THE DATA
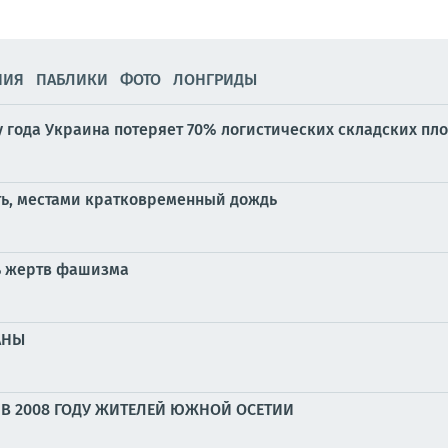
НИЯ
ПАБЛИКИ
ФОТО
ЛОНГРИДЫ
у года Украина потеряет 70% логистических складских пл
ть, местами кратковременный дождь
ь жертв фашизма
АНЫ
В 2008 ГОДУ ЖИТЕЛЕЙ ЮЖНОЙ ОСЕТИИ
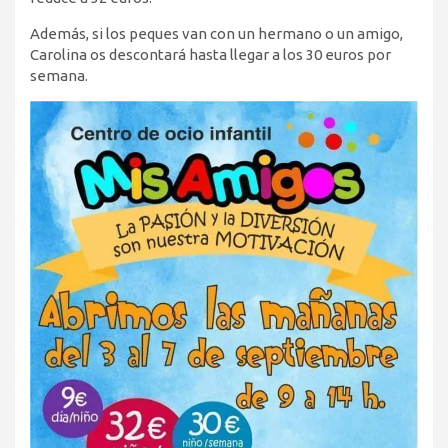
Además, si los peques van con un hermano o un amigo,
Carolina os descontará hasta llegar a los 30 euros por
semana.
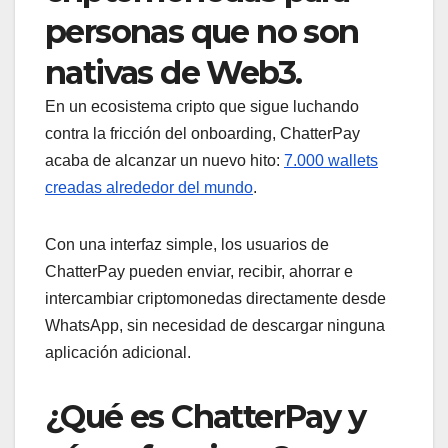
personas que no son
nativas de Web3.
En un ecosistema cripto que sigue luchando
contra la fricción del onboarding, ChatterPay
acaba de alcanzar un nuevo hito:
7.000 wallets
creadas alrededor del mundo
.
Con una interfaz simple, los usuarios de
ChatterPay pueden enviar, recibir, ahorrar e
intercambiar criptomonedas directamente desde
WhatsApp, sin necesidad de descargar ninguna
aplicación adicional.
¿Qué es ChatterPay y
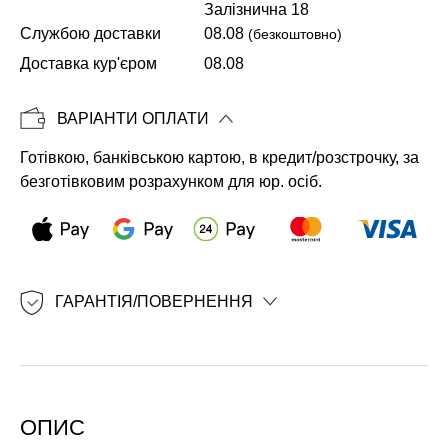
Залізнична 18
Службою доставки
08.08
(безкоштовно)
Копіювати
Доставка кур'єром
08.08
ВАРІАНТИ ОПЛАТИ
Готівкою, банківською картою, в кредит/розстрочку, за
безготівковим розрахунком для юр. осіб.
ГАРАНТІЯ/ПОВЕРНЕННЯ
ОПИС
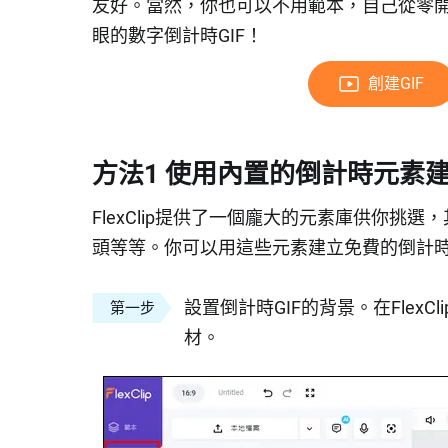
友好。當然，你也可以不用範本，自己從零開始設
眼的數字倒計時GIF！
創建GIF
方法1 使用內置的倒計時元素建
FlexClip提供了一個龐大的元素庫供你挑
頭等等。你可以用這些元素建立免費的倒計時G
設置倒計時GIF的背景。在Flex
第一步
材。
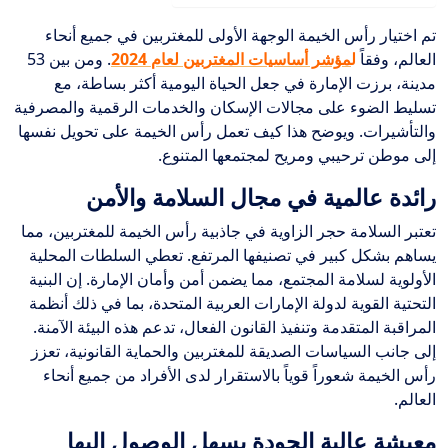
تم اختيار رأس الخيمة الوجهة الأولى للمغتربين في جميع أنحاء
العالم، وفقاً
ل
مؤشر أساسيات المغتربين لعام
2024
. ومن بين 53
مدينة، برزت الإمارة في جعل الحياة اليومية أكثر بساطة، مع
تسليط الضوء على مجالات الإسكان والخدمات الرقمية والمصرفية
والتأشيرات. ويوضح هذا كيف تعمل رأس الخيمة على تحويل نفسها
إلى موطن ترحيبي ومريح لمجتمعها المتنوع.
رائدة عالمية في مجال السلامة والأمن
تعتبر السلامة حجر الزاوية في جاذبية رأس الخيمة للمغتربين، مما
يساهم بشكل كبير في تصنيفها المرتفع. تعطي السلطات المحلية
الأولوية لسلامة المجتمع، مما يضمن أمن وأمان الإمارة. إن البنية
التحتية القوية لدولة الإمارات العربية المتحدة، بما في ذلك أنظمة
المراقبة المتقدمة وتنفيذ القانون الفعال، تدعم هذه البيئة الآمنة.
إلى جانب السياسات الصديقة للمغتربين والحماية القانونية، تعزز
رأس الخيمة شعوراً قوياً بالاستقرار لدى الأفراد من جميع أنحاء
العالم.
معيشة عالية الجودة يسهل الوصول إليها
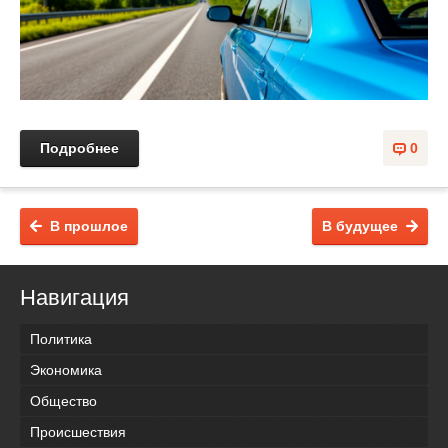
Подробнее
0
В прошлое
В будущее
Навигация
Политика
Экономика
Общество
Происшествия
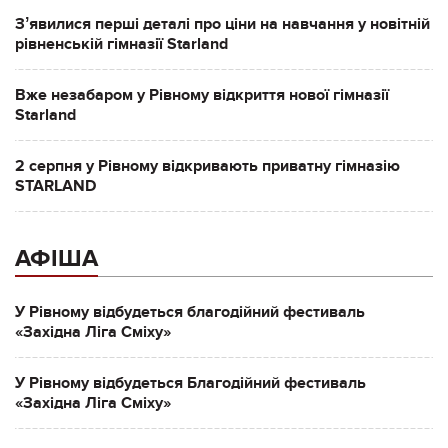
Зʼявилися перші деталі про ціни на навчання у новітній
рівненській гімназії Starland
Вже незабаром у Рівному відкриття нової гімназії
Starland
2 серпня у Рівному відкривають приватну гімназію
STARLAND
АФІША
У Рівному відбудеться благодійний фестиваль
«Західна Ліга Сміху»
У Рівному відбудеться Благодійний фестиваль
«Західна Ліга Сміху»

REQUIREMENT
Exactly retype each record above, dropping images.

WRITTEN ANSWER
НИЯ
ПАБЛИКИ
ФОТО
ЛОНГРИДЫ
у года Украина потеряет 70% логистических складских пл
ть, местами кратковременный дождь
ь жертв фашизма
АНЫ
В 2008 ГОДУ ЖИТЕЛЕЙ ЮЖНОЙ ОСЕТИИ
Además, si los peques van con un hermano o un amigo,
Carolina os descontará hasta llegar a los 30 euros por
semana.
personas que no son
nativas de Web3.
En un ecosistema cripto que sigue luchando
contra la fricción del onboarding, ChatterPay
acaba de alcanzar un nuevo hito:
7.000 wallets
creadas alrededor del mundo
.
Con una interfaz simple, los usuarios de
ChatterPay pueden enviar, recibir, ahorrar e
intercambiar criptomonedas directamente desde
WhatsApp, sin necesidad de descargar ninguna
aplicación adicional.
¿Qué es ChatterPay y
Залізнична 18
Службою доставки
08.08
(безкоштовно)
Копіювати
Доставка кур'єром
08.08
ВАРІАНТИ ОПЛАТИ
Готівкою, банківською картою, в кредит/розстрочку, за
безготівковим розрахунком для юр. осіб.
ГАРАНТІЯ/ПОВЕРНЕННЯ
ОПИС
友好。當然，你也可以不用範本，自己從零開始設
眼的數字倒計時GIF！
創建GIF
方法1 使用內置的倒計時元素建
FlexClip提供了一個龐大的元素庫供你挑
頭等等。你可以用這些元素建立免費的倒計時G
設置倒計時GIF的背景。在Flex
第一步
材。
تم اختيار رأس الخيمة الوجهة الأولى للمغتربين في جميع أنحاء
العالم، وفقاً
ل
مؤشر أساسيات المغتربين لعام
2024
. ومن بين 53
مدينة، برزت الإمارة في جعل الحياة اليومية أكثر بساطة، مع
تسليط الضوء على مجالات الإسكان والخدمات الرقمية والمصرفية
والتأشيرات. ويوضح هذا كيف تعمل رأس الخيمة على تحويل نفسها
إلى موطن ترحيبي ومريح لمجتمعها المتنوع.
رائدة عالمية في مجال السلامة والأمن
تعتبر السلامة حجر الزاوية في جاذبية رأس الخيمة للمغتربين، مما
يساهم بشكل كبير في تصنيفها المرتفع. تعطي السلطات المحلية
الأولوية لسلامة المجتمع، مما يضمن أمن وأمان الإمارة. إن البنية
التحتية القوية لدولة الإمارات العربية المتحدة، بما في ذلك أنظمة
المراقبة المتقدمة وتنفيذ القانون الفعال، تدعم هذه البيئة الآمنة.
إلى جانب السياسات الصديقة للمغتربين والحماية القانونية، تعزز
رأس الخيمة شعوراً قوياً بالاستقرار لدى الأفراد من جميع أنحاء
العالم.
معيشة عالية الجودة يسهل الوصول إليها
Подробнее
0
В прошлое
В будущее
Навигация
Политика
Экономика
Общество
Происшествия
Зʼявилися перші деталі про ціни на навчання у новітній
рівненській гімназії Starland
Вже незабаром у Рівному відкриття нової гімназії
Starland
2 серпня у Рівному відкривають приватну гімназію
STARLAND
АФІША
У Рівному відбудеться благодійний фестиваль
«Західна Ліга Сміху»
У Рівному відбудеться Благодійний фестиваль
«Західна Ліга Сміху»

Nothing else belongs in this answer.